[Records from a data source]
--------------------------------

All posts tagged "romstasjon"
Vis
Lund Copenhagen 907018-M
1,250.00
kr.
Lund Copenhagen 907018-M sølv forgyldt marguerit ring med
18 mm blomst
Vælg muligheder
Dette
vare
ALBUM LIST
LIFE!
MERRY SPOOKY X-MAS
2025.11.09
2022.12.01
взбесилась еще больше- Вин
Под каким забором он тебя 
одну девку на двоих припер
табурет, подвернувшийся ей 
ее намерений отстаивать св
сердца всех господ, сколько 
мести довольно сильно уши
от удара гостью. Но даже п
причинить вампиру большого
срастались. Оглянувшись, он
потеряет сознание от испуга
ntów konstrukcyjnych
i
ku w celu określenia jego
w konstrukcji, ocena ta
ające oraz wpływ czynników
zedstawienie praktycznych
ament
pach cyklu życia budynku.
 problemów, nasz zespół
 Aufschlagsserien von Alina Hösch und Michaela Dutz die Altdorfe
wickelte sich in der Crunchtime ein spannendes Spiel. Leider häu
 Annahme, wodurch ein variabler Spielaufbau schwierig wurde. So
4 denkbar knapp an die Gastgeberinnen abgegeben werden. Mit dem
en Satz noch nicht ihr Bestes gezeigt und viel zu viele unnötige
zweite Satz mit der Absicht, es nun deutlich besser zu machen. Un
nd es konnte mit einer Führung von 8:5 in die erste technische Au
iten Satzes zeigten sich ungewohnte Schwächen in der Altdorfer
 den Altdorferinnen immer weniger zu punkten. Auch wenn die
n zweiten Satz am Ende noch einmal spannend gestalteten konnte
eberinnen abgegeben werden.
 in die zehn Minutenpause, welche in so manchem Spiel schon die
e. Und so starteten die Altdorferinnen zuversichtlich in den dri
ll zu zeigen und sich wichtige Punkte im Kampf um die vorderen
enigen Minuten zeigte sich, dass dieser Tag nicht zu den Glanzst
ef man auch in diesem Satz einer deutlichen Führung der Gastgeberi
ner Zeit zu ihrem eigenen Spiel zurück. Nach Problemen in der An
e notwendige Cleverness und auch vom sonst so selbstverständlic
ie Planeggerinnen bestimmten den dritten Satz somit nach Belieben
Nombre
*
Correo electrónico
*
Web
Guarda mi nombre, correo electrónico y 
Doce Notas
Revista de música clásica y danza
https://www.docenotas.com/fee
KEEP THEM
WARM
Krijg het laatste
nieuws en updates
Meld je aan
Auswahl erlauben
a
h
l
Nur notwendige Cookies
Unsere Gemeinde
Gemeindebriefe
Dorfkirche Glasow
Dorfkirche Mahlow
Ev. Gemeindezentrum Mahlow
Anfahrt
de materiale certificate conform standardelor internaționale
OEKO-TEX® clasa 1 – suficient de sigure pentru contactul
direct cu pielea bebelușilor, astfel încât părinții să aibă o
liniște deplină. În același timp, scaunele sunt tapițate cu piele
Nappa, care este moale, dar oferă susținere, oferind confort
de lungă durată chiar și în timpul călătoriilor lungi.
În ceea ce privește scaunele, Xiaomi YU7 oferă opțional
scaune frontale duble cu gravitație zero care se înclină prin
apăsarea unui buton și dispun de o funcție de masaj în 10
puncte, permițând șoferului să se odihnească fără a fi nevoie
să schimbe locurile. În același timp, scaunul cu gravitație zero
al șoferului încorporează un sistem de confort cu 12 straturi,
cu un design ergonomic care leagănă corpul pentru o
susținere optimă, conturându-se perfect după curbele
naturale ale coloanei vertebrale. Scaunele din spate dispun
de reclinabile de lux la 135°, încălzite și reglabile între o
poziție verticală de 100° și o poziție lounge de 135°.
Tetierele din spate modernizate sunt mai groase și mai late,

--------------------------------

* _PROBLEM STATEMENT_
Give every entry back exactly as it was written above.

* _PROBLEM SOLUTION_
All posts tagged "romstasjon"
Vis
Lund Copenhagen 907018-M
1,250.00
kr.
Lund Copenhagen 907018-M sølv forgyldt marguerit ring med
18 mm blomst
Vælg muligheder
Dette
vare
ALBUM LIST
LIFE!
MERRY SPOOKY X-MAS
2025.11.09
2022.12.01
взбесилась еще больше- Вин
Под каким забором он тебя 
одну девку на двоих припер
табурет, подвернувшийся ей 
ее намерений отстаивать св
сердца всех господ, сколько 
мести довольно сильно уши
от удара гостью. Но даже п
причинить вампиру большого
срастались. Оглянувшись, он
потеряет сознание от испуга
ntów konstrukcyjnych
i
ku w celu określenia jego
w konstrukcji, ocena ta
ające oraz wpływ czynników
zedstawienie praktycznych
ament
pach cyklu życia budynku.
 problemów, nasz zespół
 Aufschlagsserien von Alina Hösch und Michaela Dutz die Altdorfe
wickelte sich in der Crunchtime ein spannendes Spiel. Leider häu
 Annahme, wodurch ein variabler Spielaufbau schwierig wurde. So
4 denkbar knapp an die Gastgeberinnen abgegeben werden. Mit dem
en Satz noch nicht ihr Bestes gezeigt und viel zu viele unnötige
zweite Satz mit der Absicht, es nun deutlich besser zu machen. Un
nd es konnte mit einer Führung von 8:5 in die erste technische Au
iten Satzes zeigten sich ungewohnte Schwächen in der Altdorfer
 den Altdorferinnen immer weniger zu punkten. Auch wenn die
n zweiten Satz am Ende noch einmal spannend gestalteten konnte
eberinnen abgegeben werden.
 in die zehn Minutenpause, welche in so manchem Spiel schon die
e. Und so starteten die Altdorferinnen zuversichtlich in den dri
ll zu zeigen und sich wichtige Punkte im Kampf um die vorderen
enigen Minuten zeigte sich, dass dieser Tag nicht zu den Glanzst
ef man auch in diesem Satz einer deutlichen Führung der Gastgeberi
ner Zeit zu ihrem eigenen Spiel zurück. Nach Problemen in der An
e notwendige Cleverness und auch vom sonst so selbstverständlic
ie Planeggerinnen bestimmten den dritten Satz somit nach Belieben
Nombre
*
Correo electrónico
*
Web
Guarda mi nombre, correo electrónico y 
Doce Notas
Revista de música clásica y danza
https://www.docenotas.com/fee
KEEP THEM
WARM
Krijg het laatste
nieuws en updates
Meld je aan
Auswahl erlauben
a
h
l
Nur notwendige Cookies
Unsere Gemeinde
Gemeindebriefe
Dorfkirche Glasow
Dorfkirche Mahlow
Ev. Gemeindezentrum Mahlow
Anfahrt
de materiale certificate conform standardelor internaționale
OEKO-TEX® clasa 1 – suficient de sigure pentru contactul
direct cu pielea bebelușilor, astfel încât părinții să aibă o
liniște deplină. În același timp, scaunele sunt tapițate cu piele
Nappa, care este moale, dar oferă susținere, oferind confort
de lungă durată chiar și în timpul călătoriilor lungi.
În ceea ce privește scaunele, Xiaomi YU7 oferă opțional
scaune frontale duble cu gravitație zero care se înclină prin
apăsarea unui buton și dispun de o funcție de masaj în 10
puncte, permițând șoferului să se odihnească fără a fi nevoie
să schimbe locurile. În același timp, scaunul cu gravitație zero
al șoferului încorporează un sistem de confort cu 12 straturi,
cu un design ergonomic care leagănă corpul pentru o
susținere optimă, conturându-se perfect după curbele
naturale ale coloanei vertebrale. Scaunele din spate dispun
de reclinabile de lux la 135°, încălzite și reglabile între o
poziție verticală de 100° și o poziție lounge de 135°.
Tetierele din spate modernizate sunt mai groase și mai late,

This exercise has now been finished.